Horizontal machining centre manufacturer Heller has introduced the capability to friction stir weld non-ferrous components in the 4-axis and 5-axis CNC machines it manufactures. The process may be combined with milling, drilling, turning and other metal cutting operations in the same cycle, saving time by eliminating a separate operation on other equipment – and the expense of buying it.

Friction stir welding (FSW) produces high-quality, leak-free joints with excellent fatigue properties. For that reason it is popular for the manufacture of aluminium tanks and containers, as well as in shipbuilding and aerospace engineering. The joining technology is also establishing itself in the electrical industry and especially in e-mobility, for example for welding battery housings.

Additionally, compared to conventional welding methods, it has key advantages with regard to health and the environment, as there are no arc flashes to potentially damage the eyes of the welder and others, or hazardous fumes that would require extraction. The process also consumes much less energy.

Heller’s managing director Dieter Drechsler said, “FSW provides a number of advantages for all application areas. The quality is high due to the comparatively low heat input, producing a very fine-grained weld without cracks or porosity.

“Component distortion is minimal and as a result, the welded seam meets the highest standards in terms of integrity and impact resistance. Furthermore, as wire and shielding gas are not required, consumable costs are minimal.”
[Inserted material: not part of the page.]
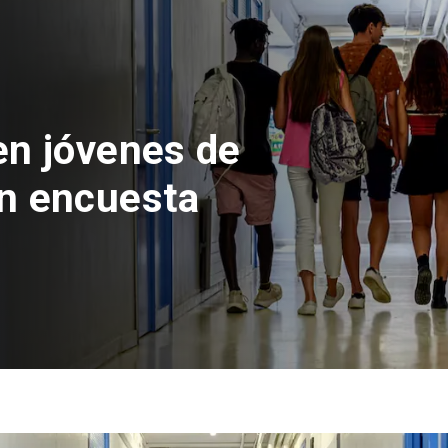
en jóvenes de
n encuesta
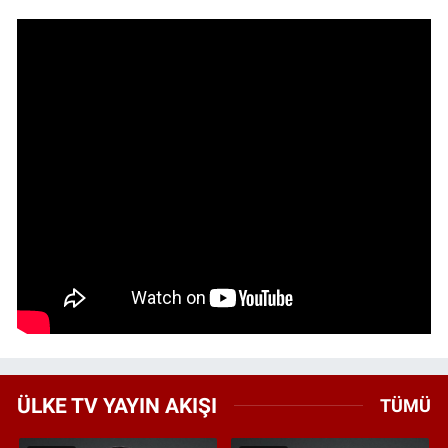
ÜLKE TV YAYIN AKIŞI
TÜMÜ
Integration of FSW into a Heller machining centre requires an inexpensive tool in the spindle, activation of a Heller technology cycle and the adaptive control function in the Siemens Sinumerik 840D sl CNC system. The machine operator can easily program the weld path at the control, or else the data may be transferred from a CAD/CAM system.

Before welding starts, it is necessary to ascertain two key parameters, axial tool pressure and feed rate along the joint. They depend, among other things, on the material composition and the required type and depth of the weld seam. Determining these values can pose a challenge, according to Mr Drechsler, but Heller’s applications support team are on hand to assist. Pilot projects have shown that customers’ machine operators are quickly able to master the process.

Once the correct tool pressure and feed have been established, they can be called up at the requisite point in the program, along with automatic exchange of the pin-shaped tool into the spindle. To implement welding, it is plunged into the gap between the two parts to be joined with high axial force until it contacts the surfaces.



The friction created by rotating the tool heats and eventually plasticises the component material, mixing it to form a bond in the joint gap as the tool, under constant pressure, continues creating a high-quality weld seam along the programmed path. After the process has started, the Siemens CNC logs the entire workflow and reliably controls compliance with all parameters. At the end of the weld, the feed motion is stopped and the tool is lifted away from the workpiece.

The variety of joint types that can be produced is extensive. In addition to classic butt joints, corner and T-joints are also possible. Even lap joints, single, multiple or as a T-variant, can be realised without any problems.